#### Exercise
Whenever a line below holds the word "Authorization", count it; then give the total and nothing else.

(Document layout analysis data)
>>>>

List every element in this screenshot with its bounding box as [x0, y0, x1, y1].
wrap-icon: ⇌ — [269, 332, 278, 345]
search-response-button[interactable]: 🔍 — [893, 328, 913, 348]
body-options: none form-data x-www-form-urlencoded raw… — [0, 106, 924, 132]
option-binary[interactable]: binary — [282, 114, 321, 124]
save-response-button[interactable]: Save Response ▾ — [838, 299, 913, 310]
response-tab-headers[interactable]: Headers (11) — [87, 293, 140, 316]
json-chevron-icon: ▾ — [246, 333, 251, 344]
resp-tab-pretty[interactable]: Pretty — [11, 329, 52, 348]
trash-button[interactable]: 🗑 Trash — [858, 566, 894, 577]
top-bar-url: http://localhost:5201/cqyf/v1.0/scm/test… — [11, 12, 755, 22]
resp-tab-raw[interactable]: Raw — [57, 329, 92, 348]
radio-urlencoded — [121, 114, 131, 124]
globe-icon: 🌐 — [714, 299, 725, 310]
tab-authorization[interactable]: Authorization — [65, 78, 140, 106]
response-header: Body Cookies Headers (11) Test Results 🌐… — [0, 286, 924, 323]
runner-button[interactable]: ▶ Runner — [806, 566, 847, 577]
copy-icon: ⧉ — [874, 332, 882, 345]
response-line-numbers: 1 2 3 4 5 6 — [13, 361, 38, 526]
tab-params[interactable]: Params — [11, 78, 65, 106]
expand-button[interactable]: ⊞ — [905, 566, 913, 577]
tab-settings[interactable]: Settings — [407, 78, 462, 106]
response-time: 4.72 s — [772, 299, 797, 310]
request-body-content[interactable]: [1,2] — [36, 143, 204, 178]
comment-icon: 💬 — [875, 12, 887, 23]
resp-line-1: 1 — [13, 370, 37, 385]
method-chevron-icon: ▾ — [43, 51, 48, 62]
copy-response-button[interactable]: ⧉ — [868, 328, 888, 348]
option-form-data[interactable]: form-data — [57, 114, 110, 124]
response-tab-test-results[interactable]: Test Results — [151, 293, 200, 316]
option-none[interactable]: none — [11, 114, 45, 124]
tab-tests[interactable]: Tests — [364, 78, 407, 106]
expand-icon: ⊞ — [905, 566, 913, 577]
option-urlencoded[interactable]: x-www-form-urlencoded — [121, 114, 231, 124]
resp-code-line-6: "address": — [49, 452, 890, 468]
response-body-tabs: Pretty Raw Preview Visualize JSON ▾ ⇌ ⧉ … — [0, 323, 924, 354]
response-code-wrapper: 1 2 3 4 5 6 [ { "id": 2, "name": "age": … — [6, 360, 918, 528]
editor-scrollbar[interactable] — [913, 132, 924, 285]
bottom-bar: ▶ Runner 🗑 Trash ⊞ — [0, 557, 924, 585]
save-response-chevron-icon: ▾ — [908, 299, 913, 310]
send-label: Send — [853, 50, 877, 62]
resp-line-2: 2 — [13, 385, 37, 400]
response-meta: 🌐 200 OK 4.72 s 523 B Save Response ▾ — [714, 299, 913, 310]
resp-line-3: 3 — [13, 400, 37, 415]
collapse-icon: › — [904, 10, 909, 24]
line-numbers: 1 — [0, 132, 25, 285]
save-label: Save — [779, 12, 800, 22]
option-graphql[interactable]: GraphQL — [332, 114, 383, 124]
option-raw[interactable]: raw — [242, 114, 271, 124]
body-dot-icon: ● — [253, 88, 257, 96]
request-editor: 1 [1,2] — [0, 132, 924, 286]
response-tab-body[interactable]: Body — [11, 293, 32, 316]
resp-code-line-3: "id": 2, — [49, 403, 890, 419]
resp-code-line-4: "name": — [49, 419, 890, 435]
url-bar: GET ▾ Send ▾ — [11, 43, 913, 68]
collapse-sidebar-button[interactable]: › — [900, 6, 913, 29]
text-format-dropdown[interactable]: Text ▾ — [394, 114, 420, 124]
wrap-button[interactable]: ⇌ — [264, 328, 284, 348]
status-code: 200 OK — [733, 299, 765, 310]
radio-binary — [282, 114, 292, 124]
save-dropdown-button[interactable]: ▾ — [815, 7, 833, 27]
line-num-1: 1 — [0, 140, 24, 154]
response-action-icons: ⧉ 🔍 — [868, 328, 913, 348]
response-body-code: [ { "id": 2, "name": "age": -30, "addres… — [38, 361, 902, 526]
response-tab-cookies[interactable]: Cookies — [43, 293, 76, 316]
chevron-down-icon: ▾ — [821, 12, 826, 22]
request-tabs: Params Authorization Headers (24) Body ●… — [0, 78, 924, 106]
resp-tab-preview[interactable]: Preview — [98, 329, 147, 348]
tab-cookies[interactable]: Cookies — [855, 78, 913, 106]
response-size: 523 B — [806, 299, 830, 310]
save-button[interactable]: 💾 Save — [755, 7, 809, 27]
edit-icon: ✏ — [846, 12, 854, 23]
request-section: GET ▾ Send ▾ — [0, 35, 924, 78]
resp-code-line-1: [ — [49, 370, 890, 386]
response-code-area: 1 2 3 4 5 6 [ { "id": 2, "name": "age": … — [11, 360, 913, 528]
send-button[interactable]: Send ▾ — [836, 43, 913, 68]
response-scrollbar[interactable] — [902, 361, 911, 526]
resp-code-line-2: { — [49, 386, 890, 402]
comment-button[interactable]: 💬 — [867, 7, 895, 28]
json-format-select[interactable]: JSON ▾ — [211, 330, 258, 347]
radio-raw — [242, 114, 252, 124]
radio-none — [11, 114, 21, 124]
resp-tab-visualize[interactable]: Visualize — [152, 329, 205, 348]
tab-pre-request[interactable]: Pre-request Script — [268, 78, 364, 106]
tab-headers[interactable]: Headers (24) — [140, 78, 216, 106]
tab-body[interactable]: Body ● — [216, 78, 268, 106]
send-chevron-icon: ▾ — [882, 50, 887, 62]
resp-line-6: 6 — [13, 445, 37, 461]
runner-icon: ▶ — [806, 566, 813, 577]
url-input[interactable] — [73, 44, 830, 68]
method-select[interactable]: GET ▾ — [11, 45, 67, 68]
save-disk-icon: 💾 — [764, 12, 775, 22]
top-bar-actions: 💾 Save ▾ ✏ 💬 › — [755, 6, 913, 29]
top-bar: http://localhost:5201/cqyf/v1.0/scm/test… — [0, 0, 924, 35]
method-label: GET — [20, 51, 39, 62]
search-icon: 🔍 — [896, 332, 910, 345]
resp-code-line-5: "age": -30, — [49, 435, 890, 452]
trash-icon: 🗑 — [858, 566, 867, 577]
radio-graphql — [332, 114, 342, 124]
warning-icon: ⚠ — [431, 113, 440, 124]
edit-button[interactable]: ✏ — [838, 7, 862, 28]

<<<<

#### Answer below
2